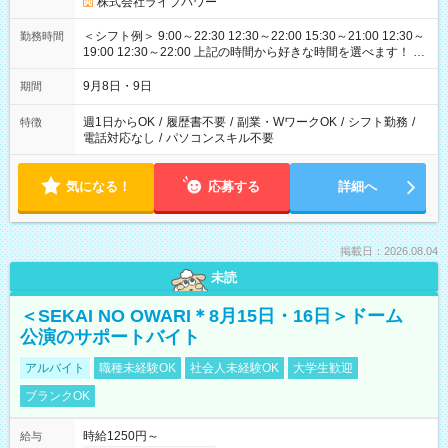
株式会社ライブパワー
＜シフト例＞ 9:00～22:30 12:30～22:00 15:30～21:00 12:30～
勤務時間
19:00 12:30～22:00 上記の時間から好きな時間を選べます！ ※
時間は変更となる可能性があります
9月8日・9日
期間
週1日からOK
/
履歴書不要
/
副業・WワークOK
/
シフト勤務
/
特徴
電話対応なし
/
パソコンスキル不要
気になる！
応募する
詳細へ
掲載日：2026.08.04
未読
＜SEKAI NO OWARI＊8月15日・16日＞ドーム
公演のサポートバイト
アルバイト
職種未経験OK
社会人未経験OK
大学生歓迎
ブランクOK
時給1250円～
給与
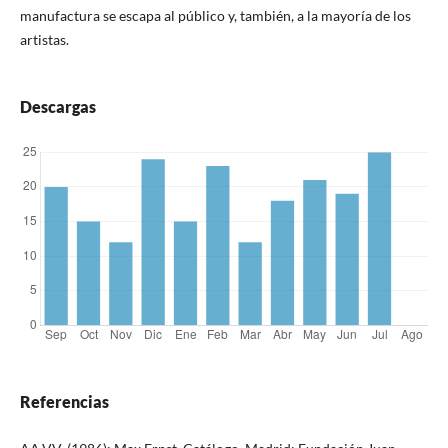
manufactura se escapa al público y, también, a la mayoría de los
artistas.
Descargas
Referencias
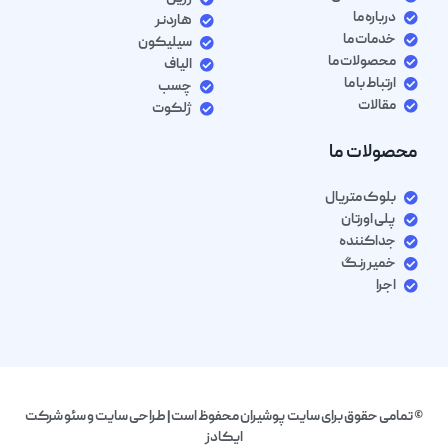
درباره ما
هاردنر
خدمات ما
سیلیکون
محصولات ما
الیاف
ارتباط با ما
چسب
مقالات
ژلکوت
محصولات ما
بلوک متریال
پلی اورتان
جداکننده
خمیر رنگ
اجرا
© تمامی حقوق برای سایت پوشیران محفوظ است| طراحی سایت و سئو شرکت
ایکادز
+--
WHAT NEEDS TO BE DONE:
Line by line, print the records exactly, leaving the pictures behind.

WRITTEN ANSWER:
株式会社ライブパワー
＜シフト例＞ 9:00～22:30 12:30～22:00 15:30～21:00 12:30～
勤務時間
19:00 12:30～22:00 上記の時間から好きな時間を選べます！ ※
時間は変更となる可能性があります
9月8日・9日
期間
週1日からOK
/
履歴書不要
/
副業・WワークOK
/
シフト勤務
/
特徴
電話対応なし
/
パソコンスキル不要
気になる！
応募する
詳細へ
掲載日：2026.08.04
未読
＜SEKAI NO OWARI＊8月15日・16日＞ドーム
公演のサポートバイト
アルバイト
職種未経験OK
社会人未経験OK
大学生歓迎
ブランクOK
時給1250円～
給与
manufactura se escapa al público y, también, a la mayoría de los
artistas.
Descargas
Referencias
درباره ما
هاردنر
خدمات ما
سیلیکون
محصولات ما
الیاف
ارتباط با ما
چسب
مقالات
ژلکوت
محصولات ما
بلوک متریال
پلی اورتان
جداکننده
خمیر رنگ
اجرا
© تمامی حقوق برای سایت پوشیران محفوظ است| طراحی سایت و سئو شرکت
ایکادز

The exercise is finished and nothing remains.